Nach einer Untersuchung des Aktionsbündnisses Patientensicherheit (APS) treten in Deutschland bei fünf bis zehn Prozent der Behandlungsfälle in Krankenhäusern unerwünschte Ereignisse auf. In zwei bis vier Prozent der Behandlungsfälle kommt es zu vermeidbaren unerwünschten Ereignissen. Der Anteil von Behandlungsfehlern liegt bei rund einem Prozent aller Behandlungsfälle, der Anteil von tödlichen Fehlern bei etwa 0,1% [10, 11]. Diese Schätzung fasst die Ergebnisse von 184 internationalen Studien zusammen, wobei die sieben Untersuchungen aus Deutschland ähnliche Ergebnisse zeigen wie die internationalen Studien. Demnach würde die Anzahl der unerwünschten Ereignisse in Krankenhäusern in Deutschland, übertragen auf das Jahr 2011, schätzungsweise 900.000 bis 1.800.000 betragen, die Zahl der Behandlungsfehler etwa 188.000 [12].
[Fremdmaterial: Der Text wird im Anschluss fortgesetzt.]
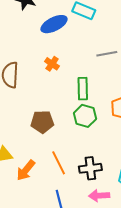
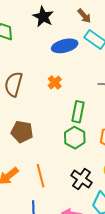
brown pentagon: (42, 122) -> (22, 132), moved
black cross: (90, 168) -> (81, 179), moved, turned 30

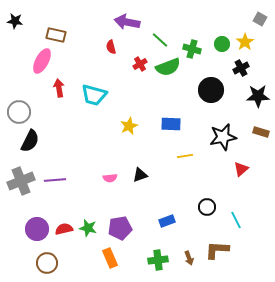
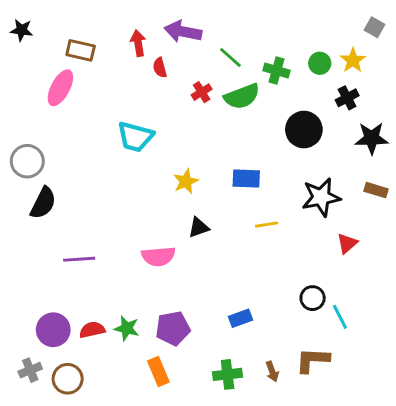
red arrow: (59, 88) -> (138, 43), moved
black triangle: (140, 175) -> (199, 227), moved
pink semicircle: (110, 178) -> (158, 256), size x1.6
gray cross: (21, 181) -> (30, 370), moved, size x0.6
black circle: (207, 207) -> (313, 298), moved

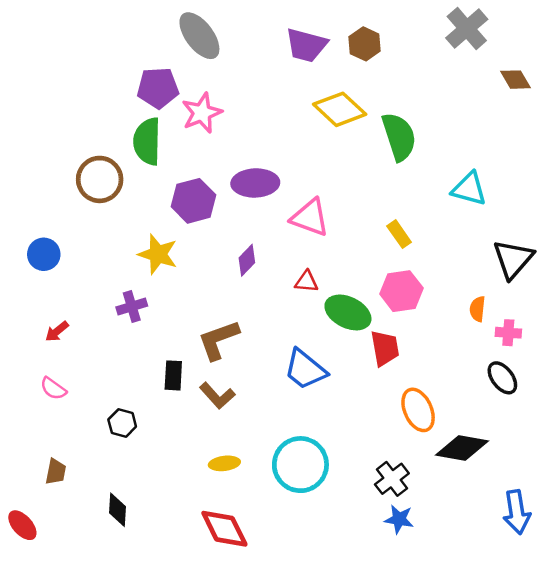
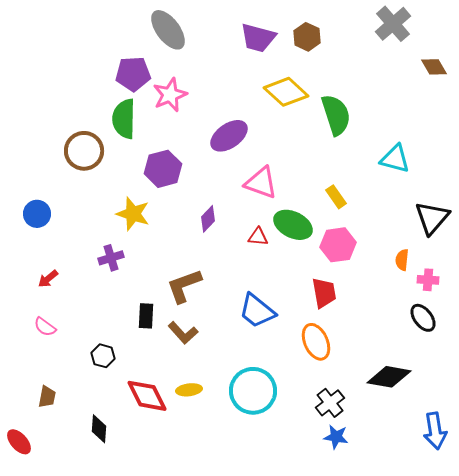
purple ellipse: (255, 183) -> (229, 136), moved, turned -33
green ellipse: (348, 312) -> (293, 225), moved
orange ellipse: (418, 410) -> (316, 342), moved
red diamond: (224, 529) -> (147, 396), moved

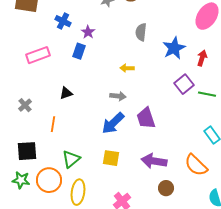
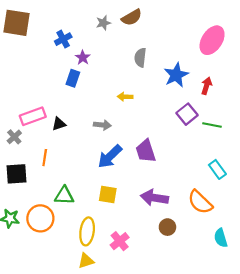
blue cross: (63, 21) -> (63, 39), moved, turned 35
pink rectangle: (38, 55) -> (33, 116), moved
gray arrow: (118, 96) -> (102, 125), moved
black square: (27, 151) -> (16, 174), moved
green triangle: (71, 159) -> (64, 196), turned 42
yellow ellipse: (78, 192) -> (87, 231), moved

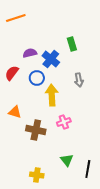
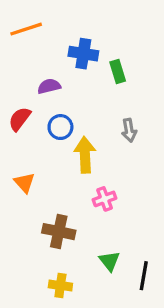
blue cross: (51, 59) -> (83, 54), moved, turned -30
orange triangle: (15, 112) -> (25, 183), turned 32
brown cross: (36, 130) -> (59, 232), moved

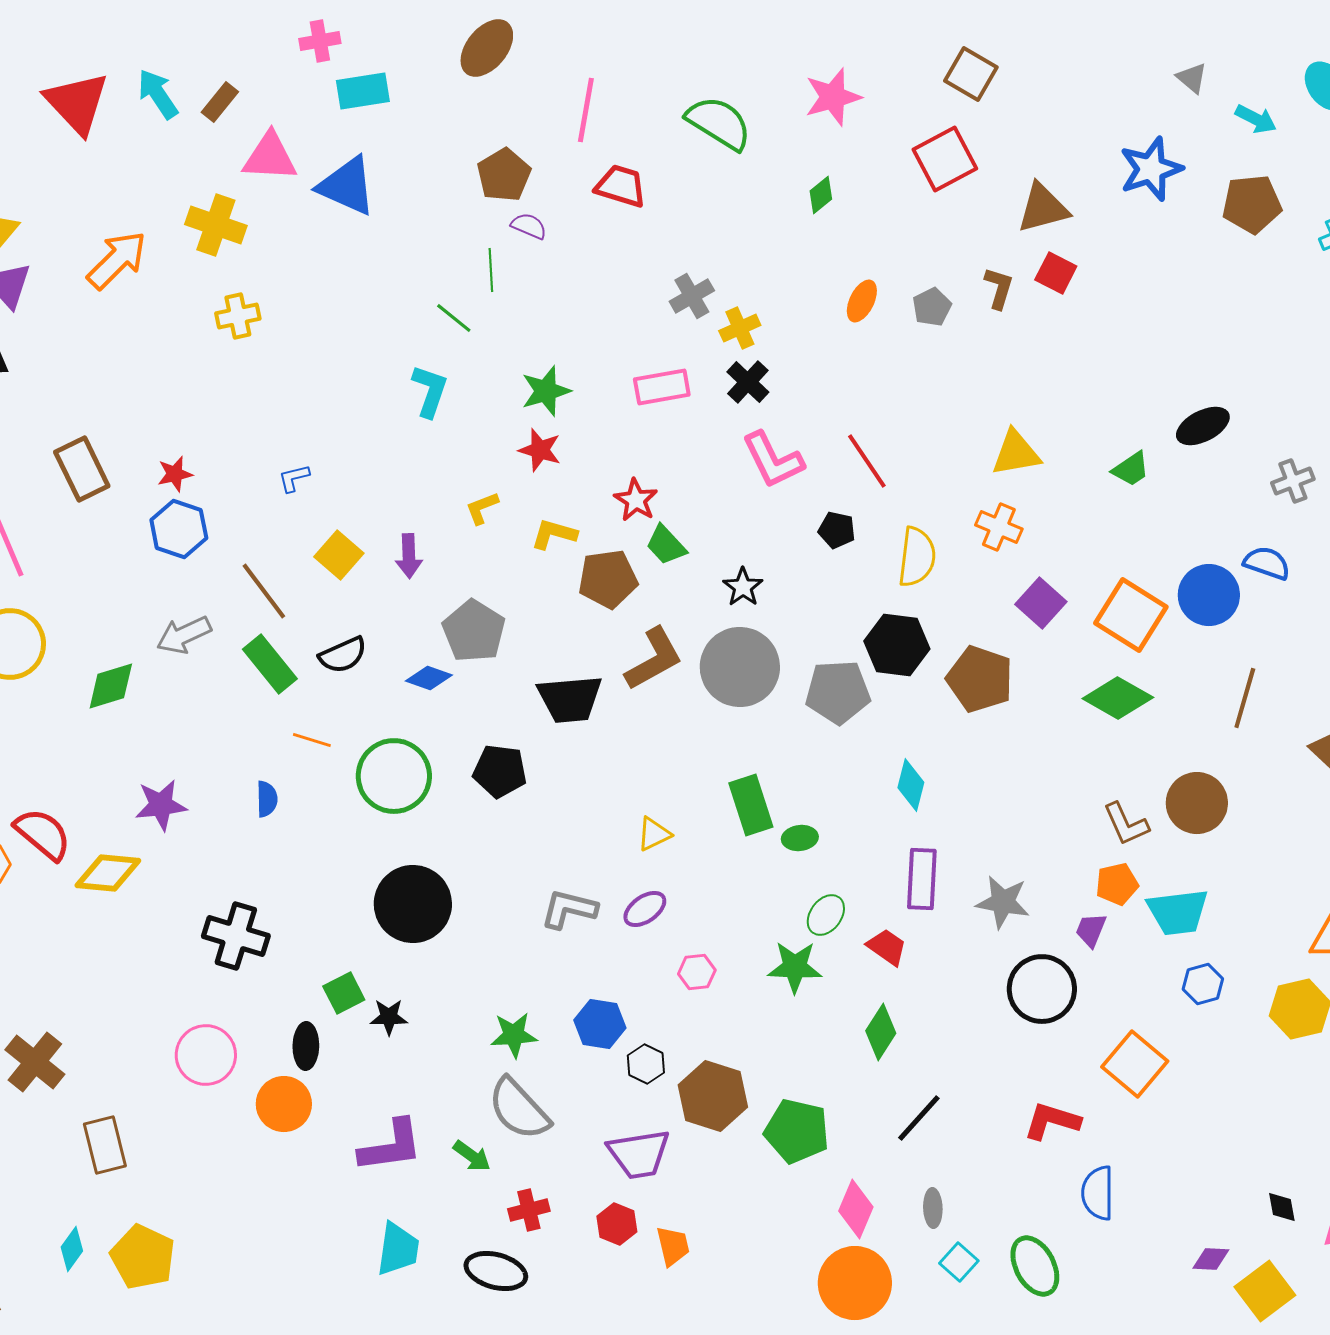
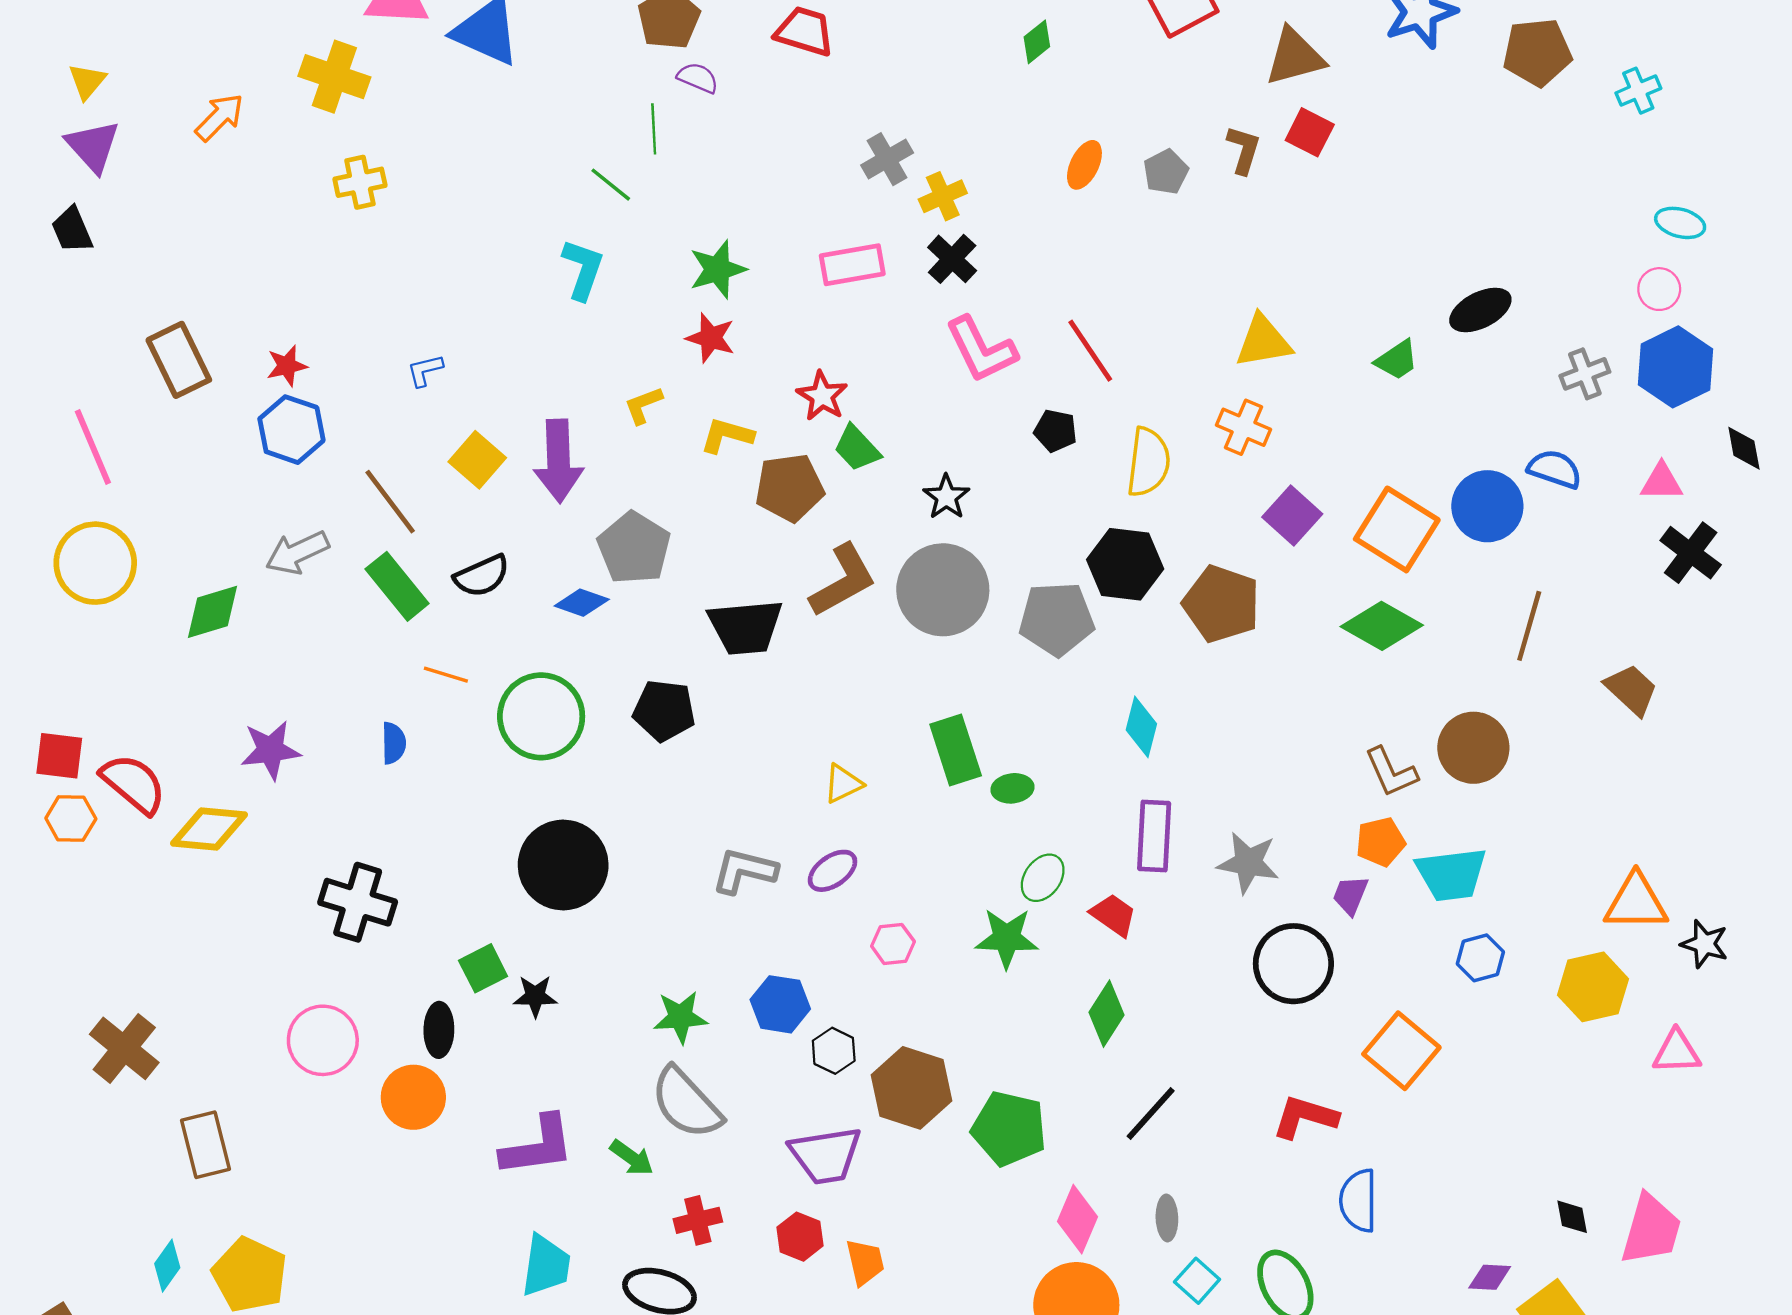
orange arrow: (117, 260) -> (219, 117), size x0.7
purple arrow: (409, 556) -> (558, 461), size x1.6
Wie häufig Behandlungsfehler in Deutschland tatsächlich sind, ist unbekannt; eine entsprechende Statistik existiert nicht. 2014 wurden von den Medizinischen Diensten der Krankenversicherung (MDK) rund 14.700 und von den Ärztekammern rund 7.800 Verdachtsfälle bearbeitet. Ungefähr ein Viertel der gemeldeten Verdachtsfälle wurden als Behandlungsfehler bestätigt oder anerkannt. Insgesamt handelte es sich um etwa 6.000 Fälle [13, 14]. Die meisten dieser Fälle betrafen den stationären Bereich, und dort die Gebiete Orthopädie und Unfallchirurgie. Darüber hinaus gibt es eine große Zahl nicht gemeldeter oder unerkannter Fälle.
Ein besonderes Problem sind die sogenannten nosokomialen Infektionen. Darunter werden Infektionen verstanden, die Patientinnen und Patienten im Zusammenhang mit einer medizinischen Behandlung erwerben. In Deutschland treten jedes Jahr etwa 400.000 bis 600.000 nosokomiale Infektionen in Krankenhäusern auf [15]. Davon sind 80.000 bis 180.000 potentiell vermeidbar. Die Anzahl der Todesfälle aufgrund vermeidbarer nosokomialer Infektionen wird zwischen 1.500 und 4.500 im Jahr geschätzt [16] (siehe auch Kap. 2.8.8).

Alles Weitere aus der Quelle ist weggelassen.